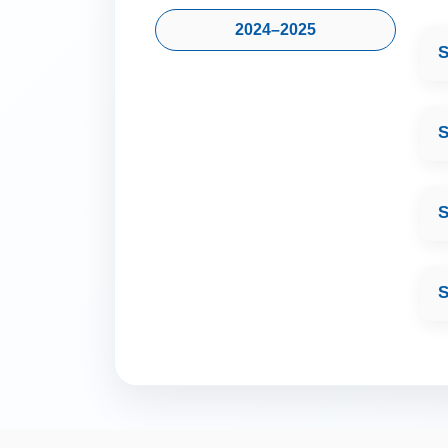
2024–2025
S
S
S
S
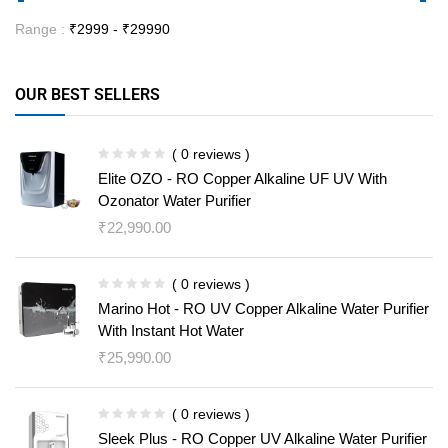
Range :
₹
2999
- ₹
29990
OUR BEST SELLERS
( 0 reviews )
Elite OZO - RO Copper Alkaline UF UV With
Ozonator Water Purifier
₹
22,990.00
( 0 reviews )
Marino Hot - RO UV Copper Alkaline Water Purifier
With Instant Hot Water
₹
25,990.00
( 0 reviews )
Sleek Plus - RO Copper UV Alkaline Water Purifier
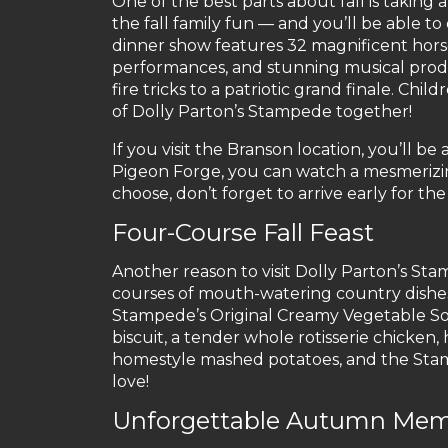
One of the best parts about fall is taking
the fall family fun — and you’ll be able to
dinner show features 32 magnificent horses,
performances, and stunning musical produc
fire tricks to a patriotic grand finale. Chi
of Dolly Parton’s Stampede together!
If you visit the Branson location, you’ll be 
Pigeon Forge, you can watch a mesmeriz
choose, don’t forget to arrive early for the
Four-Course Fall Feast
Another reason to visit Dolly Parton’s Stamp
courses of mouth-watering country dishes! 
Stampede’s Original Creamy Vegetable Sou
biscuit, a tender whole rotisserie chicken
homestyle mashed potatoes, and the Stampe
love!
Unforgettable Autumn Mem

### Activity
With the line holding "dinner show features" as the first and the line holding "Four-Course Fall Feast" as the last, please transcribe exactly the lines of the material above in that range and nothing else.

### Output below
dinner show features 32 magnificent horses,
performances, and stunning musical produc
fire tricks to a patriotic grand finale. Chi
of Dolly Parton’s Stampede together!
If you visit the Branson location, you’ll be 
Pigeon Forge, you can watch a mesmeriz
choose, don’t forget to arrive early for the
Four-Course Fall Feast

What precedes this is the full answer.